By Karamatullah K Ghori
Published: 07th May 2014
http://www.newindianexpress.com/opinion/Military-Assault-on-Pakistan-Media/2014/05/07/article2209541.ece
The more things seemingly change in Pakistan the more they remain the same. Anyone doubting the veracity of this dictum need only look at the unfolding saga of the attempted murder of ace television anchor Hamid Mir on April 19, and the train of events since been triggered in its wake.

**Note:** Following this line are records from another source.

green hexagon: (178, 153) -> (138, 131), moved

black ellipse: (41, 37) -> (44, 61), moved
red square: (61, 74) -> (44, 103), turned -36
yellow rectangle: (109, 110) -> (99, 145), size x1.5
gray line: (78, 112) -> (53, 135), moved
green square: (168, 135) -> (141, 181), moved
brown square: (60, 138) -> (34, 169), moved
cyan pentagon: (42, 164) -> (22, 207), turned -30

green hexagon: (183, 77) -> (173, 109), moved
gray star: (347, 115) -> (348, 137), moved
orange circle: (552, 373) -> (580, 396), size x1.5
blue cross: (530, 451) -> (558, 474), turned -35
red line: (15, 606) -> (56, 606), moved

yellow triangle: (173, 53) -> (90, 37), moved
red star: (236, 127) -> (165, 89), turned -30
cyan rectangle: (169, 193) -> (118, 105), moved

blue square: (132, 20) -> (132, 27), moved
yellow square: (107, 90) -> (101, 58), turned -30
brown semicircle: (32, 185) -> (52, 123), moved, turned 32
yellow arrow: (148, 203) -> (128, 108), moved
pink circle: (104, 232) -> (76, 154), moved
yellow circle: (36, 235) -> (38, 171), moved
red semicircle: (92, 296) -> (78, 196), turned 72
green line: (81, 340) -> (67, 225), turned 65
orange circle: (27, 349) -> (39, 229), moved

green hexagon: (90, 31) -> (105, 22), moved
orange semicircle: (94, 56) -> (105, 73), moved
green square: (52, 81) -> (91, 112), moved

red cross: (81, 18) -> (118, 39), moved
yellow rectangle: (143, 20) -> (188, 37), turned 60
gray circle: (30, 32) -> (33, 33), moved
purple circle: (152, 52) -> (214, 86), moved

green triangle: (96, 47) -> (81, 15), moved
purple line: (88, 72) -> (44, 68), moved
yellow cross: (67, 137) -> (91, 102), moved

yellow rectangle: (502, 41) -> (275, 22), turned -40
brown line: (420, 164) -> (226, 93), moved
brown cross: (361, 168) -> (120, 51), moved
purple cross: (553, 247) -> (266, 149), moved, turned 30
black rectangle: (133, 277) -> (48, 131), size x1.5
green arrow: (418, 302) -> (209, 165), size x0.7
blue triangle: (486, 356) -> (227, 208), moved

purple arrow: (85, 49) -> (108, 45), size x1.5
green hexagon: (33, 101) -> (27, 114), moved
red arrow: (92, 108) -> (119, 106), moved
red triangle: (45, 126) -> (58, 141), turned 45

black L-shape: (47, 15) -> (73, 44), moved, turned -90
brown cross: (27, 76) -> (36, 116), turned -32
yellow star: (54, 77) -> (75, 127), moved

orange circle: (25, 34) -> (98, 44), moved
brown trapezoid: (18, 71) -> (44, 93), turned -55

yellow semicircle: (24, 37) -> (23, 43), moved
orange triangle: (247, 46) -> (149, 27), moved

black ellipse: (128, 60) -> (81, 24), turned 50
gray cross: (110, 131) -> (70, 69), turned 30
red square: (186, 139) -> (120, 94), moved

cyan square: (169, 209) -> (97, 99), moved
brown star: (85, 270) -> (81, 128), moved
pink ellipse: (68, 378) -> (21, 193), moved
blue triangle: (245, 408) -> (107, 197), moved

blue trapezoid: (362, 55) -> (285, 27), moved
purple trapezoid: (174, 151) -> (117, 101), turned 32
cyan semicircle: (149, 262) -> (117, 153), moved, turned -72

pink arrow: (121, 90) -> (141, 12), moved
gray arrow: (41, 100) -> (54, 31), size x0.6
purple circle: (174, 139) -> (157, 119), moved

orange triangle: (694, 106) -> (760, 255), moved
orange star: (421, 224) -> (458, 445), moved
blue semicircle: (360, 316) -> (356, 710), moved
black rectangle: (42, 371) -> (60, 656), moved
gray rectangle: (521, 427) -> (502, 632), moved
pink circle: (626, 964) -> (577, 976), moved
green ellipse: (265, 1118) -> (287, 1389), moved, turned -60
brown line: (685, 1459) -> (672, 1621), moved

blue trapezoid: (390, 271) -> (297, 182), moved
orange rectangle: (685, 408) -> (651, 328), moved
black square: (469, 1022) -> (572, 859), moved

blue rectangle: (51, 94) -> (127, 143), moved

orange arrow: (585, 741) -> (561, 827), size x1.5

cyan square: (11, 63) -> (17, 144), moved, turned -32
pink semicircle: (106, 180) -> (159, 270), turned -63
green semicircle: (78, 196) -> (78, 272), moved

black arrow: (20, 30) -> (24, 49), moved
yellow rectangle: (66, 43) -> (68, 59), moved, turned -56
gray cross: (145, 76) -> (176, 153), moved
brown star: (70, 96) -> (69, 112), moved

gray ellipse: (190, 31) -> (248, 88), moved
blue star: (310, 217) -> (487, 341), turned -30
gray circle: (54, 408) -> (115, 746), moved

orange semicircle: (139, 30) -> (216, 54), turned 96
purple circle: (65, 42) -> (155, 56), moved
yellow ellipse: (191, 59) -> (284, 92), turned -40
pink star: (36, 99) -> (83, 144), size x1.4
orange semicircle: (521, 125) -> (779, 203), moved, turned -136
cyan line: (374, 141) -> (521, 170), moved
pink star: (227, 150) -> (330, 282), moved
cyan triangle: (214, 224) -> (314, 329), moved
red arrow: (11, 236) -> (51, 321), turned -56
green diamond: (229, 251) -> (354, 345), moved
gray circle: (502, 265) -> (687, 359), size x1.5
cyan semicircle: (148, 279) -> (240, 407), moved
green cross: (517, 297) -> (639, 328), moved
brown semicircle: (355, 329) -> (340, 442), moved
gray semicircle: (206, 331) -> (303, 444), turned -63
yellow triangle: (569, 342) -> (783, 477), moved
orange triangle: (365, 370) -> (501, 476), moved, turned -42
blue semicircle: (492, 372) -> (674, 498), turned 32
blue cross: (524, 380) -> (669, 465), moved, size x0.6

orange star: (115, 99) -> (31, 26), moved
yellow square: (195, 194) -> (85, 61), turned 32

Pakistan’s chequered history has long been held hostage by its “deep state”, comprising a deep-seated oligarchy of feudal lords, generals and power-hungry bureaucrats. Under the frequent military rule—which spans, to date, half of its sovereign life—the “deep state” acted up front with impunity and without any accountability. It laid down ground rules that had to be obeyed in totality without question or demur.
Even when they weren’t stalking the land, up front, as rulers and overlords, the power brokers of the deep state made sure that the lines drawn by them—the so-called “red lines”—weren’t crossed, either by the civilian rulers or by those hanging on to their coat-tails. Anyone with the temerity to cross them did so at their own peril and perished in the process.
Who could have known this cardinal rule of political life in Pakistan better than incumbent prime minister Nawaz Sharif? He made the error of challenging the deep state and its pampered, puffed-up, denizens in his two previous stints in power and lost on both occasions. His nemeses in the deep state may have thought he’d learned his lesson and wouldn’t dare disturb the unwritten equation of power-peddling in his third crack at the rampart. But Nawaz apparently didn’t take any heed from his two previous Waterloos, a capital crime in the eyes of those ruling the roost in Pakistan.
It isn’t Nawaz alone who miscalculated; many others did, too, including pundits following the graph of Pakistani politics and the realm’s power distribution. They thought ground realities had changed, drastically perhaps, in the years since Nawaz was booted out of power by the last Bonaparte, General Pervez Musharraf, at the cusp of the century. Pundits and politicians, alike, overestimated the power of the news media which has come into its elements in the past one decade and thought it had become a power to contend with and also challenge the high and the mighty at their game.